「艾斯……我這是為了你才這麼做!為什麼你卻將所有的過錯都推到了我的身上!」薛里紅氣憤地說道,「無辜的人?她才不是什麼無辜的傢伙!說到底她和那些傢伙不過是一丘之貉!別忘了她曾經也是黑桃!如果她真的是無辜,她又怎麼可能和黑桃的傢伙扯上關係!」
「薛里紅!你給我閉嘴!」羅如灰再也聽不下去薛里紅那種強盜理論,「真要按照你的說法!那些被****的女性,也是因為她們故意穿着暴露勾引男人了!」
「我才沒有那個意思!可你們不也看到了,紅心對咱們懷有歉意,是她將咱們牽扯到這件事情中來!如果沒有她,我們也不可能出現在這裏!而且紅心她自己都說了,不用復仇!這種結局是她應得的!」
薛里紅的話還沒說完,一個響亮的巴掌聲便響起。
這一巴掌是羅如灰出手的,男生不好意思,可她好意思!聽聽她講的那些歪理!簡直狗屁不通!
羅如灰收回了手,厲聲說道,「薛里紅!知道你為什麼一直就是一個實習的女警嗎?不是因為你嫉惡如仇!而是你將所有的過錯都推到別人身上!目光淺薄,不知好歹的傢伙!如果你再對紅心出言不遜!就被我不客氣!」
羅如灰一番話說罷,便轉身離開了客廳。
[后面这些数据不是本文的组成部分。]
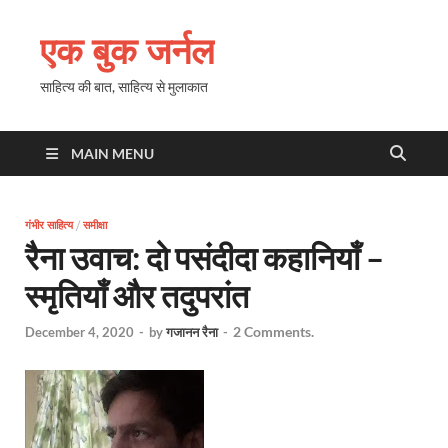
एक बुक जर्नल
साहित्य की बात, साहित्य से मुलाकात
MAIN MENU
गंभीर साहित्य
/
समीक्षा
रैना उवाच: दो पसंदीदा कहानियाँ –
स्मृतियाँ और तदुपरांत
2 Comments.
December 4, 2020
-
by
गजानन रैना
-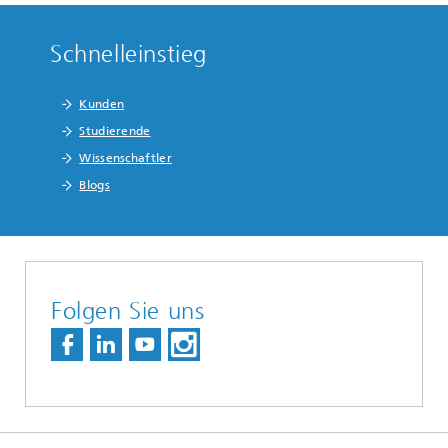
Schnelleinstieg
Kunden
Studierende
Wissenschaftler
Blogs
Folgen Sie uns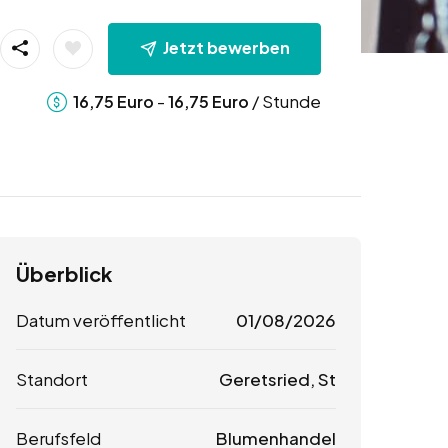
Jetzt bewerben
-
/ Stunde
16,75
Euro
16,75
Euro
Überblick
Datum veröffentlicht
01/08/2026
Standort
Geretsried, St
Berufsfeld
Blumenhandel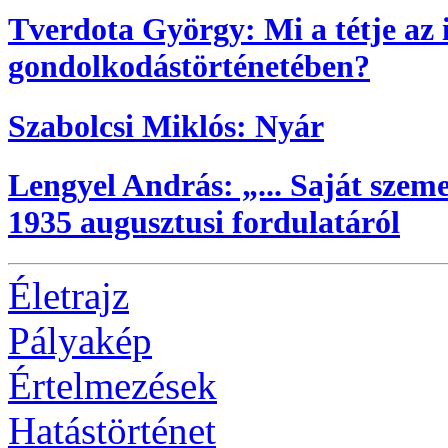
Tverdota György: Mi a tétje az 
gondolkodástörténetében?
Szabolcsi Miklós: Nyár
Lengyel András: „... Saját szeme
1935 augusztusi fordulatáról
Életrajz
Pályakép
Értelmezések
Hatástörténet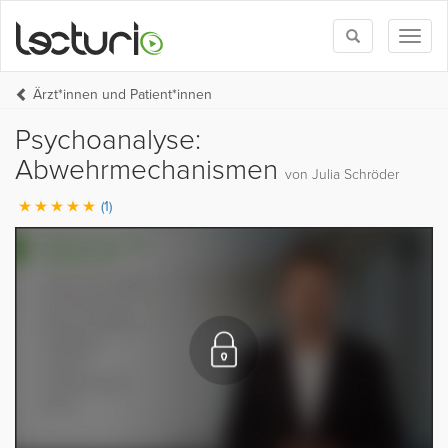
Toggle
Toggl
search
naviga
Ärzt*innen und Patient*innen
Psychoanalyse:
Abwehrmechanismen
von Julia Schröder
(1)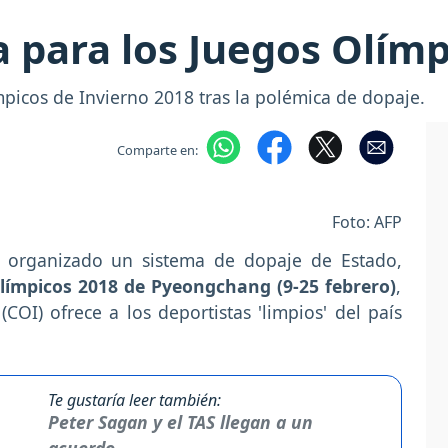
 para los Juegos Olímp
mpicos de Invierno 2018 tras la polémica de dopaje.
Comparte en:
Foto: AFP
 organizado un sistema de dopaje de Estado,
límpicos 2018 de Pyeongchang (9-25 febrero)
,
COI) ofrece a los deportistas 'limpios' del país
Te gustaría leer también:
Peter Sagan y el TAS llegan a un
acuerdo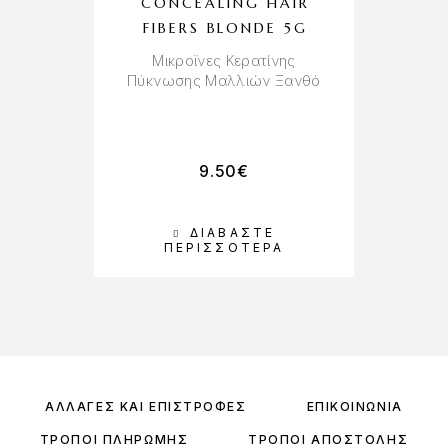
CONCEALING HAIR
FIBERS BLONDE 5G
Μικροϊνες Κερατίνης
Α
Πύκνωσης Μαλλιών Ξανθό
‘
9.50
€
ΔΙΑΒΆΣΤΕ
Π
ΠΕΡΙΣΣΌΤΕΡΑ
ΑΛΛΑΓΈΣ ΚΑΙ ΕΠΙΣΤΡΟΦΈΣ
ΕΠΙΚΟΙΝΩΝΊΑ
ΤΡΌΠΟΙ ΠΛΗΡΩΜΉΣ
ΤΡΌΠΟΙ ΑΠΟΣΤΟΛΉΣ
她再也和這個傢伙呆不到一起去了。
紅心是向他們十三人發了邀請函沒錯,但也是他們憑自己個人意志去的!因為邀請函上的的確確寫着,如果你們想要知道xxx的死亡/失蹤的原因,就來參加,請務必做好死亡的覺悟。紅心根本沒說是用槍用刀逼迫他們參加,更沒有欺騙的意思!
程宇的前輩不明不白的失蹤,實際上是被捲入死亡遊戲。程宇為了查清這件事情的來龍去脈選擇參加。
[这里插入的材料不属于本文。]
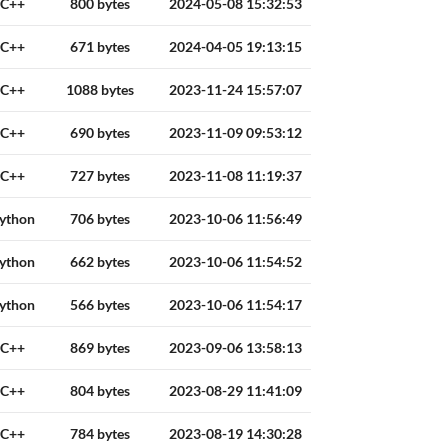
C++
800 bytes
2024-05-08 15:32:53
C++
671 bytes
2024-04-05 19:13:15
C++
1088 bytes
2023-11-24 15:57:07
C++
690 bytes
2023-11-09 09:53:12
C++
727 bytes
2023-11-08 11:19:37
ython
706 bytes
2023-10-06 11:56:49
ython
662 bytes
2023-10-06 11:54:52
ython
566 bytes
2023-10-06 11:54:17
C++
869 bytes
2023-09-06 13:58:13
C++
804 bytes
2023-08-29 11:41:09
C++
784 bytes
2023-08-19 14:30:28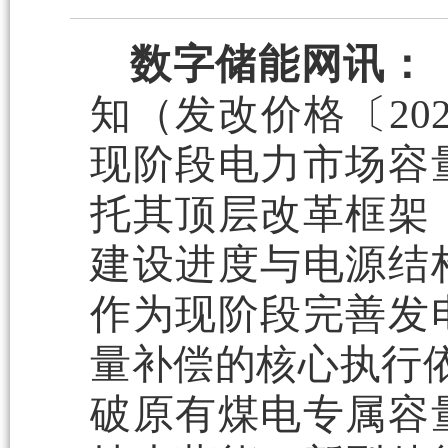
数字储能网讯：
知（发改价格〔202
现阶段电力市场容
托其顶层改革框架
建设进度与电源结
作为现阶段完善发
量补偿的核心执行依
破原有煤电专属容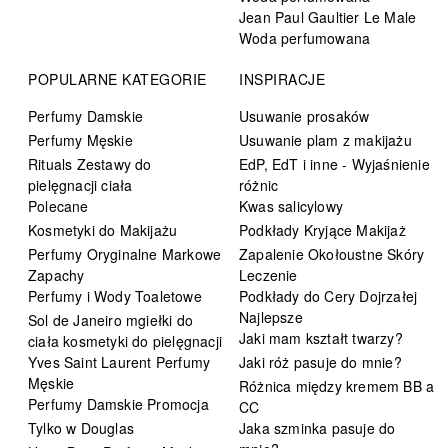
Jean Paul Gaultier Le Male
Woda perfumowana
POPULARNE KATEGORIE
INSPIRACJE
Perfumy Damskie
Usuwanie prosaków
Perfumy Męskie
Usuwanie plam z makijażu
Rituals Zestawy do
EdP, EdT i inne - Wyjaśnienie
pielęgnacji ciała
różnic
Polecane
Kwas salicylowy
Kosmetyki do Makijażu
Podkłady Kryjące Makijaż
Perfumy Oryginalne Markowe
Zapalenie Okołoustne Skóry
Zapachy
Leczenie
Perfumy i Wody Toaletowe
Podkłady do Cery Dojrzałej
Najlepsze
Sol de Janeiro mgiełki do
Jaki mam kształt twarzy?
ciała kosmetyki do pielęgnacji
Yves Saint Laurent Perfumy
Jaki róż pasuje do mnie?
Męskie
Różnica między kremem BB a
Perfumy Damskie Promocja
CC
Tylko w Douglas
Jaka szminka pasuje do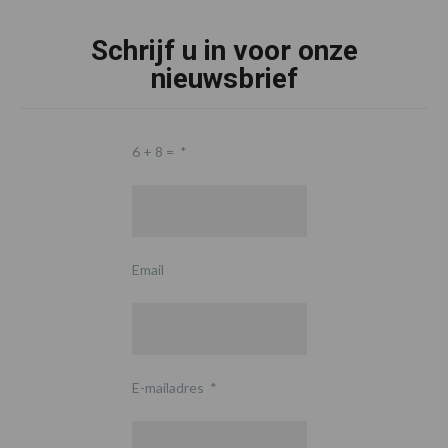
Schrijf u in voor onze
nieuwsbrief
6 + 8 =
*
Email
E-mailadres
*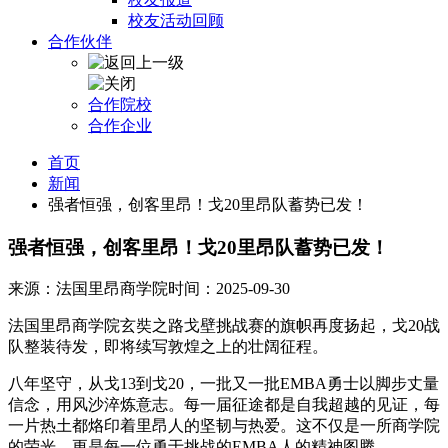
校友活动回顾
合作伙伴
合作院校
合作企业
首页
新闻
强者恒强，创客里昂！戈20里昂队蓄势已发！
强者恒强，创客里昂！戈20里昂队蓄势已发！
来源：法国里昂商学院
时间：2025-09-30
法国里昂商学院玄奘之路戈壁挑战赛的旗帜再度扬起，戈20战
队整装待发，即将续写敦煌之上的壮阔征程。
八年坚守，从戈13到戈20，一批又一批EMBA勇士以脚步丈量
信念，用风沙淬炼意志。每一届征途都是自我超越的见证，每
一片热土都烙印着里昂人的坚韧与热爱。这不仅是一所商学院
的荣光，更是每一位勇于挑战的EMBA人的精神图腾。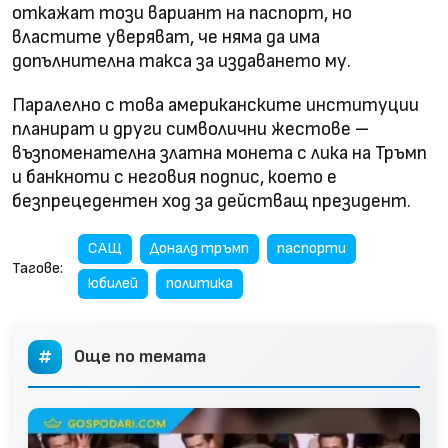
откажат този вариант на паспорт, но
властите уверяват, че няма да има
допълнителна такса за издаването му.
Паралелно с това американските институции
планират и други символични жестове –
възпоменателна златна монета с лика на Тръмп
и банкноти с неговия подпис, което е
безпрецедентен ход за действащ президент.
САЩ
Доналд тръмп
паспорти
Тагове:
юбилей
политика
Още по темата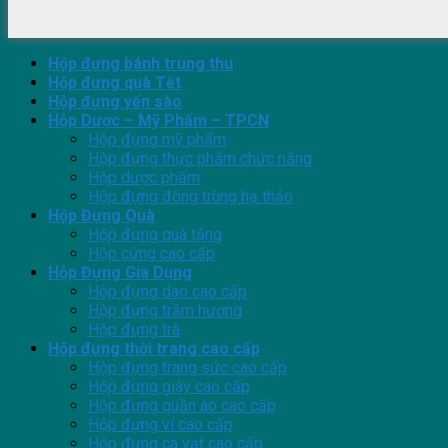
Hộp đựng bánh trung thu
Hộp đựng quà Tết
Hộp đựng yến sào
Hộp Dược – Mỹ Phẩm – TPCN
Hộp đựng mỹ phẩm
Hộp đựng thực phẩm chức năng
Hộp dược phẩm
Hộp đựng đông trùng hạ thảo
Hộp Đựng Quà
Hộp đựng quà tặng
Hộp cứng cao cấp
Hộp Đựng Gia Dụng
Hộp đựng dao cao cấp
Hộp đựng trầm hương
Hộp đựng trà
Hộp đựng thời trang cao cấp
Hộp đựng trang sức cao cấp
Hộp đựng giày cao cấp
Hộp đựng quần áo cao cấp
Hộp đựng ví cao cấp
Hộp đựng cà vạt cao cấp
羅如灰的姐姐三年前在看望自己的路上失蹤,而如今查明是死於黑桃的幫手阿文的擄走,關押在地牢之中,並在關押後的三個月喪命!
薛里紅的父親在十年前發現不明不白被拋屍街頭,死因是虐打致死,卻不知兇手。薛里紅也因此發奮當上警察希望查明父親的死因,為其父還一個清白!而如今查明其父本職是個小偷,偷了九代黑桃的東西,被九代抓住後打死!
除了零以外,所有人都是心甘情願來到這裏!包括布魯斯大師!
就像紫部生曾對林夕說的——我們感激你,信任你……但卻不喜歡你。而他不喜歡林夕的原因,只是因為不喜歡林夕以再舉辦一場死亡遊戲,僅僅是為了向某個人證明自己沒有錯!而那個人,卻早已經死在了林夕的手下!
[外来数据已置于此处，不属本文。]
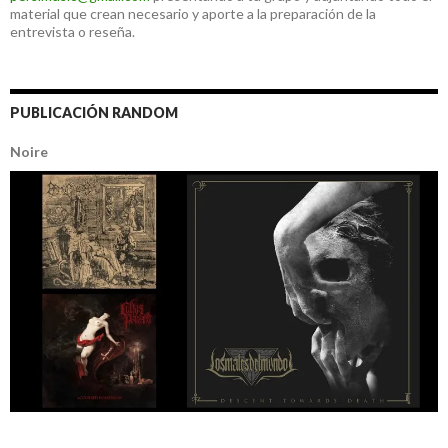
material que crean necesario y aporte a la preparación de la
entrevista o reseña.
PUBLICACIÓN RANDOM
Noire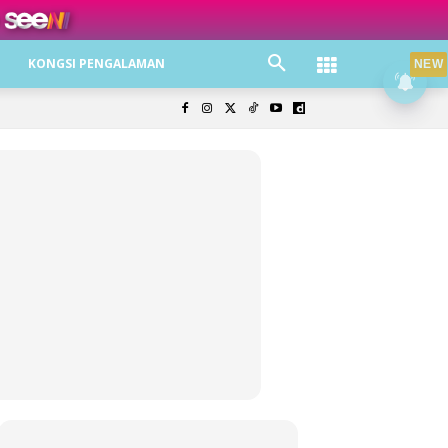
ree jer!
KONGSI PENGALAMAN
NEW
olisi Privasi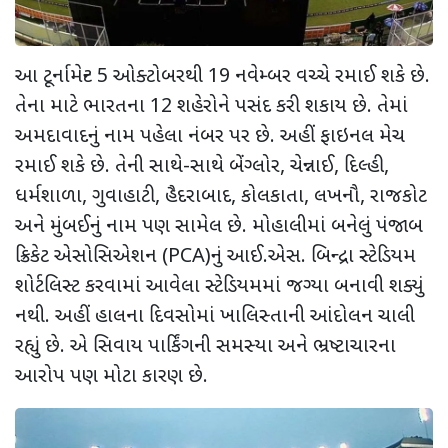
આ ટૂર્નામેન્ટ 5 ઓક્ટોબરથી 19 નવેમ્બર વચ્ચે રમાઈ શકે છે.
તેના માટે ભારતના 12 શહેરોને પસંદ કરી શકાય છે. તેમાં
અમદાવાદનું નામ પહેલા નંબર પર છે. અહીં ફાઇનલ મેચ
રમાઈ શકે છે. તેની સાથે-સાથે બેંગ્લોર, ચેન્નાઈ, દિલ્હી,
ધર્મશાળા, ગુવાહાટી, હૈદરાબાદ, કોલકાતા, લખનૌ, રાજકોટ
અને મુંબઈનું નામ પણ સામેલ છે. મોહાલીમાં બનેલું પંજાબ
ક્રિકેટ એસોસિએશન (PCA)નું આઈ.એસ. બિન્દ્રા સ્ટેડિયમ
શોર્ટલિસ્ટ કરવામાં આવેલા સ્ટેડિયમમાં જગ્યા બનાવી શક્યું
નથી. અહીં હાલના દિવસોમાં ખાલિસ્તાની આંદોલન ચાલી
રહ્યું છે. એ સિવાય પાર્કિંગની સમસ્યા અને ભ્રષ્ટાચારના
આરોપ પણ મોટા કારણ છે.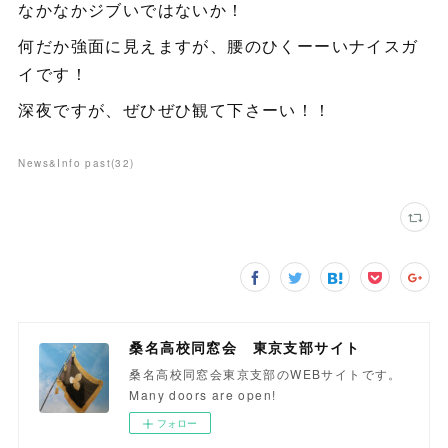
なかなかジブいではないか！
何だか強面に見えますが、腰のひくーーいナイスガ
イです！
深夜ですが、ぜひぜひ観て下さーい！！
News&Info past
(
32
)
桑名高校同窓会 東京支部サイト
桑名高校同窓会東京支部のWEBサイトです。
Many doors are open!
フォロー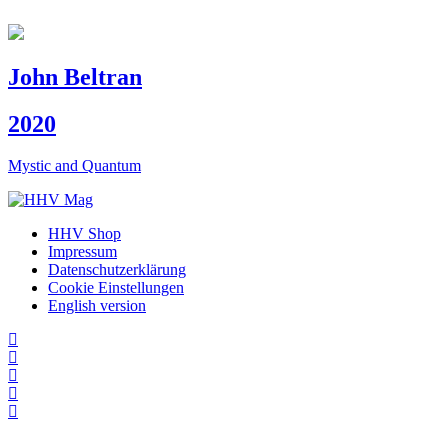
John Beltran
2020
Mystic and Quantum
HHV Shop
Impressum
Datenschutzerklärung
Cookie Einstellungen
English version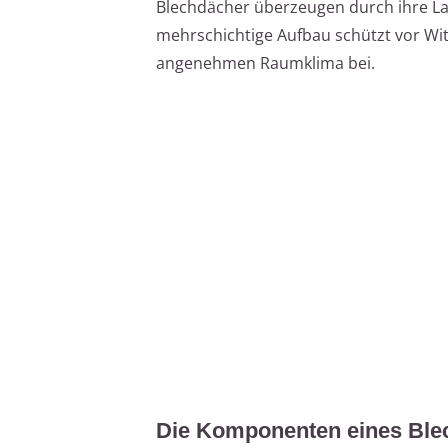
Blechdächer überzeugen durch ihre Lan
mehrschichtige Aufbau schützt vor Wi
angenehmen Raumklima bei.
Die Komponenten eines Ble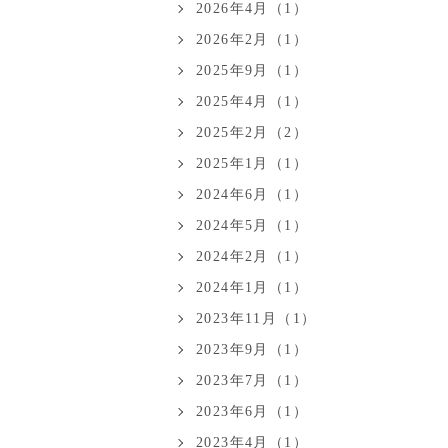
2026年4月（1）
2026年2月（1）
2025年9月（1）
2025年4月（1）
2025年2月（2）
2025年1月（1）
2024年6月（1）
2024年5月（1）
2024年2月（1）
2024年1月（1）
2023年11月（1）
2023年9月（1）
2023年7月（1）
2023年6月（1）
2023年4月（1）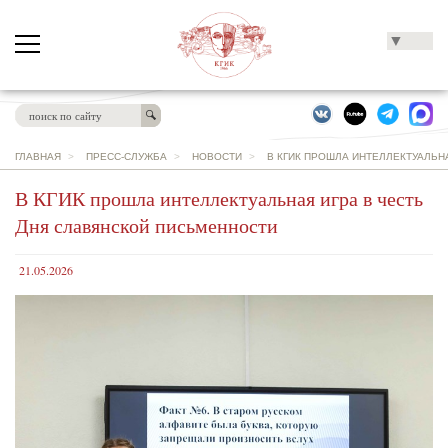
▼
ГЛАВНАЯ
>
ПРЕСС-СЛУЖБА
>
НОВОСТИ
>
В КГИК ПРОШЛА ИНТЕЛЛЕКТУАЛЬН
В КГИК прошла интеллектуальная игра в честь
Дня славянской письменности
21.05.2026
至於他們因為奇怪的原因來到這個世界……這件事情根本和紅心沒有半點關係!更談不上怨恨了!
紅心對他們懷有歉意,只是她自己覺得良心過意不去而已。換句話說,如果紅心沒有這份良心,這個黑桃組織可能還會在全世界人都不知情的情況下繼續運轉……到時候只會死更多的人!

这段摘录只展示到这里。